532. The government of the United States, in various fora, has undertaken numerous actions relating to the alleged mistreatment of detainees. The bulk of the investigation and prosecution of allegations of mistreatment of detainees held in connection with counterterrorism operations, including administrative and criminal inquiries and proceedings, have been carried out by the Department of Defense and other U.S. government components that have jurisdiction to carry out such actions.

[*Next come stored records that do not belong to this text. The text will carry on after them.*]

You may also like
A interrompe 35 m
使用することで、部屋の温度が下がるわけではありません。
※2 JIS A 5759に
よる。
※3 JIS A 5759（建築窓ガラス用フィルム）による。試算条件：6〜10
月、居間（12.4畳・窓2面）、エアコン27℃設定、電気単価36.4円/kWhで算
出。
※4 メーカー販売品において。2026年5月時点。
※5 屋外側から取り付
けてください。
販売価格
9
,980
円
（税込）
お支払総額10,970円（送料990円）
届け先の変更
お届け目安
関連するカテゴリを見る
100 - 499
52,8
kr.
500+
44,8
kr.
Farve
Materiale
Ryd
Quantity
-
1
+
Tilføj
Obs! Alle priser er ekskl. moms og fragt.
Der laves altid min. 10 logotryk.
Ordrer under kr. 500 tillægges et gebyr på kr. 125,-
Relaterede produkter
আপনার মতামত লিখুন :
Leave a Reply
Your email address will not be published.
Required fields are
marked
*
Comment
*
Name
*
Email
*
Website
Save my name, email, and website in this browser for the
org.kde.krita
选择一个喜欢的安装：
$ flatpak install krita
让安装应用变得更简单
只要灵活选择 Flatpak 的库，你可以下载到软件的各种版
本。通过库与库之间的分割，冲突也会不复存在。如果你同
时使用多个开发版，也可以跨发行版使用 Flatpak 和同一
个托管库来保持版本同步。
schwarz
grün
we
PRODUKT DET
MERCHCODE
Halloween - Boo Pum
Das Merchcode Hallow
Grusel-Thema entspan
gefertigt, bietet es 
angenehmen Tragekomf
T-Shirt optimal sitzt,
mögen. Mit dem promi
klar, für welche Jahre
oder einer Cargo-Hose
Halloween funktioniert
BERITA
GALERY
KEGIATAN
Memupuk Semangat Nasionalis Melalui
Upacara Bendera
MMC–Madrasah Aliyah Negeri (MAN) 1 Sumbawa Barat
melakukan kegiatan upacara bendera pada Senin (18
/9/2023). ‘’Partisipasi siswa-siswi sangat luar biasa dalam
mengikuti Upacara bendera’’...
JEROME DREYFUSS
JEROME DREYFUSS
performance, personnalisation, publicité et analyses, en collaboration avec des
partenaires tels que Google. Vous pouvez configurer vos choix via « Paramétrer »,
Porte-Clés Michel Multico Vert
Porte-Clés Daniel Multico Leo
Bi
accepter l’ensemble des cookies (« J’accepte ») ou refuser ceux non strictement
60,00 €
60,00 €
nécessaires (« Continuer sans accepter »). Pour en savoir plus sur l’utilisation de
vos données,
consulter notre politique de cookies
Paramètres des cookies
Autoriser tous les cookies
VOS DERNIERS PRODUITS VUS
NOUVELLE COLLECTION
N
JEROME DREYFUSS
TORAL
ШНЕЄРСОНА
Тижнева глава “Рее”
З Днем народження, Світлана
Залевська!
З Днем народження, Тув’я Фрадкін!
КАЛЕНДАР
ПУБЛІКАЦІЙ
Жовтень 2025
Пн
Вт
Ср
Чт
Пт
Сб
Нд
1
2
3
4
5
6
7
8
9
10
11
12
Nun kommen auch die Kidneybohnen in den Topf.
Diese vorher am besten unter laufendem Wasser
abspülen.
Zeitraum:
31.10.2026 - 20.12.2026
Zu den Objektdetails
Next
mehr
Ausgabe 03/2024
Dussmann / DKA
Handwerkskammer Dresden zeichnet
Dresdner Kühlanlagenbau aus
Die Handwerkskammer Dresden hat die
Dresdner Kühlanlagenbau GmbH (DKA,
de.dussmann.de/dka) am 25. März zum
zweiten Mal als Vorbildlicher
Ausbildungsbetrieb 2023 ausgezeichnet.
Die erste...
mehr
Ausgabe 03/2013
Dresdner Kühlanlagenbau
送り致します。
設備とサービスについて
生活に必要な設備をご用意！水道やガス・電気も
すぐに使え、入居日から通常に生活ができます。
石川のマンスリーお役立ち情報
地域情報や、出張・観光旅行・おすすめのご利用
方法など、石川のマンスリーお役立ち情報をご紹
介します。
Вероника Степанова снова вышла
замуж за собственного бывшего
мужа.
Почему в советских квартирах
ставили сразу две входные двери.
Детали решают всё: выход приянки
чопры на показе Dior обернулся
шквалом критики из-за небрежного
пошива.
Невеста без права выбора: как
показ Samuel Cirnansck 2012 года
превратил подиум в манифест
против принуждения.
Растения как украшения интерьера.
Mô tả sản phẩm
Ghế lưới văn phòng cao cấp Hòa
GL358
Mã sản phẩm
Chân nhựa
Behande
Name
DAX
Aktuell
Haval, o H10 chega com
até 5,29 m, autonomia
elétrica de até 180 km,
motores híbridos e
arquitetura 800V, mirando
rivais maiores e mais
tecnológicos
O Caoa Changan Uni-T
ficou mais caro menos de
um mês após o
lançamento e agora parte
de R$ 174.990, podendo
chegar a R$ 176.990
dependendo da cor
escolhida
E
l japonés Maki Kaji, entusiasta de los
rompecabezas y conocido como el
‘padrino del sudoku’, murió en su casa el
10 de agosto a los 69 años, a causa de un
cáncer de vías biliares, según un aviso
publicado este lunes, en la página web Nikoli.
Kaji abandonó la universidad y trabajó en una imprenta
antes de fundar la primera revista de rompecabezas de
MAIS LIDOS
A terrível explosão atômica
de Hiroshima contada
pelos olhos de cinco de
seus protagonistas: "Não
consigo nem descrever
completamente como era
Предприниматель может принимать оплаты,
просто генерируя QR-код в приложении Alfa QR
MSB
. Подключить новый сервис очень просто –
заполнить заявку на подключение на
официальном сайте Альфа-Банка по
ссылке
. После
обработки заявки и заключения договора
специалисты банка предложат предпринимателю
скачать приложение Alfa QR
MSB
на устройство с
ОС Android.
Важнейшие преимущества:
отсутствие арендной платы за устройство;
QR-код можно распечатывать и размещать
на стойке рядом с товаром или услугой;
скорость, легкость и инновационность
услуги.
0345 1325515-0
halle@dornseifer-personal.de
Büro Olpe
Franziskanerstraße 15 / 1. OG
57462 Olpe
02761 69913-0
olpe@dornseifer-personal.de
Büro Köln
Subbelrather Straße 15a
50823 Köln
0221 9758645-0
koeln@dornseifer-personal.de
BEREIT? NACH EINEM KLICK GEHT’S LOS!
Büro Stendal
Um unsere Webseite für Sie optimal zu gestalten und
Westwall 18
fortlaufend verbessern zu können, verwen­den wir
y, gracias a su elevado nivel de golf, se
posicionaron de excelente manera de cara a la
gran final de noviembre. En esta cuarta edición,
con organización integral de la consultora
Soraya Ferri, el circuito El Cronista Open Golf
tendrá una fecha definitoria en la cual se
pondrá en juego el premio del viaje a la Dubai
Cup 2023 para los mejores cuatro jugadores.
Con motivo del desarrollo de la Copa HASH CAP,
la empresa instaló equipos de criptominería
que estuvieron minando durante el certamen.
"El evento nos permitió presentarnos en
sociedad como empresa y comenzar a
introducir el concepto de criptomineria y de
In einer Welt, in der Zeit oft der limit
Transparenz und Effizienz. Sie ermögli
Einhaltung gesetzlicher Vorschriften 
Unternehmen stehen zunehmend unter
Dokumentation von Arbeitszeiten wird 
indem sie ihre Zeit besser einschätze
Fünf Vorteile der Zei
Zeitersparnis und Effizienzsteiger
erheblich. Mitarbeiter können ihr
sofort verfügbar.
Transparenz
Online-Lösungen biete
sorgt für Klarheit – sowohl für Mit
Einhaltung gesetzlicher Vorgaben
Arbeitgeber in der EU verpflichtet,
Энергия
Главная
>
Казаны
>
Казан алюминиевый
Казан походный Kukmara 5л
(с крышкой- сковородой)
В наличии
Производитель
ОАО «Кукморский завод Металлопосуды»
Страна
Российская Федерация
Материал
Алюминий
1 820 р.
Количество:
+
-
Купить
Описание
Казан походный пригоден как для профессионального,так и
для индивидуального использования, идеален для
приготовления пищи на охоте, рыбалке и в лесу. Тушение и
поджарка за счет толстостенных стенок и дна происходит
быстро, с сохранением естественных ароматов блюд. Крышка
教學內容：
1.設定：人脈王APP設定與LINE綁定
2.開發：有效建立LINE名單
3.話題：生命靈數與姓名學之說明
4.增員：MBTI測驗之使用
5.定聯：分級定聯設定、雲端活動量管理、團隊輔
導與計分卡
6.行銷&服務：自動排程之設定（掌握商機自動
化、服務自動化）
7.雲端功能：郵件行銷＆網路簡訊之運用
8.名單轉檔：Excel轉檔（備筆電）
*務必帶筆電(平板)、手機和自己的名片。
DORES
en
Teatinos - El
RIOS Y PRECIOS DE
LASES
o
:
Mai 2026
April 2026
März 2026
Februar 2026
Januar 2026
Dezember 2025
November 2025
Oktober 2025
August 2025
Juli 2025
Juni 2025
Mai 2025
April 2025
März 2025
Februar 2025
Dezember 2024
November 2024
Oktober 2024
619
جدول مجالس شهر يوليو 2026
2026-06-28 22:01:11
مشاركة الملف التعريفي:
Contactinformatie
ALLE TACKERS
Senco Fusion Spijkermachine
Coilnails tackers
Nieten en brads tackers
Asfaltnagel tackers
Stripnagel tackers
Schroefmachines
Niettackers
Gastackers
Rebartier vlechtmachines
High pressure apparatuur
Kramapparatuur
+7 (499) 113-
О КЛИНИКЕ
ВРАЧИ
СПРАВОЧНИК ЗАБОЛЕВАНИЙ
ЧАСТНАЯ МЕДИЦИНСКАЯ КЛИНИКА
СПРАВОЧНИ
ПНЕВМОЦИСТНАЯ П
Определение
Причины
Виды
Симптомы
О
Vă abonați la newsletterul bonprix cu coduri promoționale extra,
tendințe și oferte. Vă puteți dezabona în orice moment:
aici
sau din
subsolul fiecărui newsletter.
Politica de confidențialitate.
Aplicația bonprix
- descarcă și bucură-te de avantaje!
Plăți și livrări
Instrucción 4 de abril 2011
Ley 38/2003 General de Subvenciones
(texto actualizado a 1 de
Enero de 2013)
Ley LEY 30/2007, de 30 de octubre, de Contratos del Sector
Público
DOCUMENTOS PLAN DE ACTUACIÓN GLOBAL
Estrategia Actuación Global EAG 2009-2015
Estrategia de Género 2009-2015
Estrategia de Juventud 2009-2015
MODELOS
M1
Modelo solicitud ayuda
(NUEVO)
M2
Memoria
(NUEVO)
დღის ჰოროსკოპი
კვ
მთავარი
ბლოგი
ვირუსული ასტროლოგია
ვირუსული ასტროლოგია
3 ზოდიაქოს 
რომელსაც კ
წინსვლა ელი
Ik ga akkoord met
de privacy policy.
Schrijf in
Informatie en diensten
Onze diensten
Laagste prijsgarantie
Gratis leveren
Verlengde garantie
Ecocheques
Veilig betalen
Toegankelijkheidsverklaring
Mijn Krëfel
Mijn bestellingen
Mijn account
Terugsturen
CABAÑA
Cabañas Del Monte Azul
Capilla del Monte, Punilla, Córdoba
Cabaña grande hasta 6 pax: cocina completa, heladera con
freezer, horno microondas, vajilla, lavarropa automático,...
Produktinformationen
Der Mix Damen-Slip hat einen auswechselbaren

533. Department of Justice. The Department of Justice has successfully prosecuted two instances of detainee abuse in federal civilian court. In 2003, the U.S. Department of Justice brought criminal charges against David Passaro, a CIA contractor accused of brutally assaulting a detainee in Afghanistan in 2003. The CIA described his conduct as “unlawful, reprehensible, and neither authorized nor condoned by the Agency.” The then Attorney General stated that “the United States will not tolerate criminal acts of brutality and violence against detainees.” And the U.S. Attorney noted that the extraterritorial jurisdiction exercised by the United States is “[n]ot only vital to investigating and prosecuting terrorists, but also it is instrumental in protecting the civil liberties of those on U.S. military installations and diplomatic missions overseas, regardless of their nationality.” See press release at http://www.justice.gov/opa/pr/2004/June/04_crm_414.htm. Following a jury trial, Passaro was convicted of felony assault. On August 10, 2009, the United States Court of Appeals for the Fourth Circuit upheld the conviction, holding that a U.S. federal court has jurisdiction over the trial of an American citizen for committing assaults on the premises of U.S. military missions abroad. In February 2010, the U.S. Supreme Court refused to hear an appeal by Passaro. Passaro was sentenced to 8 years and 4 months in prison.